The Greg family also had mills in Reddish, Calver, Bowlas, Bollington, Lancaster and Caton. In the Escowbeck Estate, in Caton they built their own observatory.

Styal, and Quarry Bank estate

Samuel had leased the mill at Styal, and took a farm nearby as a summer house in the country for the children. The mill was staffed by free-workers and half the number of parish apprentices including a large number selected from the workhouses in Liverpool, London and Newcastle under Lyme. When the mill was extended they built workers houses, and an apprentise house for the indentured children. After a thirteen-hour shift Hannah organised that they had lessons in reading, writing and arithmetic. When she was in Styal she delivered the lessons to the girls, and preached to them on Sundays. Hannahs children were expected to take part in the teaching- as it was part of her dissenting belief that all men should mix together, be frugal and accept their responsibilities to others. In developing the community of Style they built Norcliffe Chapel .

Children and her legacy

Of Hannah and Samuel's thirteen children Robert Hyde Greg (1795–1875), John Greg (1801-1882), Samuel Jr. (1804–1876) and William Rathbone (1809–1881) entered the business. Robert Hyde Greg was also interested in astronomy and politics and was elected MP for Manchester in 1839. John was responsible for the Lancaster and Caton mills and eventually the Bollington mill. He served as alderman and mayor of Lancaster. Samuel Greg Jr. took chardge of the Bollington mill and unsuccessfully experimented with profit sharing- disillusioned he became a preacher. William Rathbone Greg was responsible for Hudcar Mill, Bury and than took over the troubled Bollington Mill, retiring from the business in 1850 he became Controller of Her Majesty's Stationery Office, and an avid essayist and pamphleteer.

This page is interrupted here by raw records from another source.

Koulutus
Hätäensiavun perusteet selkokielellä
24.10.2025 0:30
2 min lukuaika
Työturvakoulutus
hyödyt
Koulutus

Elizabeth Greg (1790–1882) married William Rathbone V, of the Liverpool merchantile family. She founded the first public wash-houses in the United Kingdom in the wake of the 1832 Liverpool Cholera epidemic. Later she helped William Forster in formulating the 1870 Education Act.

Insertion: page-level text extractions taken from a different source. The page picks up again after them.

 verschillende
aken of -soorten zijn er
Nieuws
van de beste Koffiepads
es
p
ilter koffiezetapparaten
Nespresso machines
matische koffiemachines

The extended Gregs family were also involved in slavery: some with the Triangular trade and some with abolition. Samuel Greg's brother-in-law Thomas Hodgson owned a slave ship; his son Adam Hodgson was a founding member of the Liverpool Anti-slavery Society in 1822. Thomas Greg, Samuel's father and his brother John Greg part-owned some sugar plantations in the Caribbean, especially Dominica. The best documented is Hillsborough, which included the ownership of 71 male slaves and 68 female slaves. In January 1814, twenty slaves absconded, and were recaptured and punished with 100 lashes for the males and 50 lashes for the females. The incident was triggered by the death of a slave in the plantation-run hospital; the run-aways believed he had been poisoned.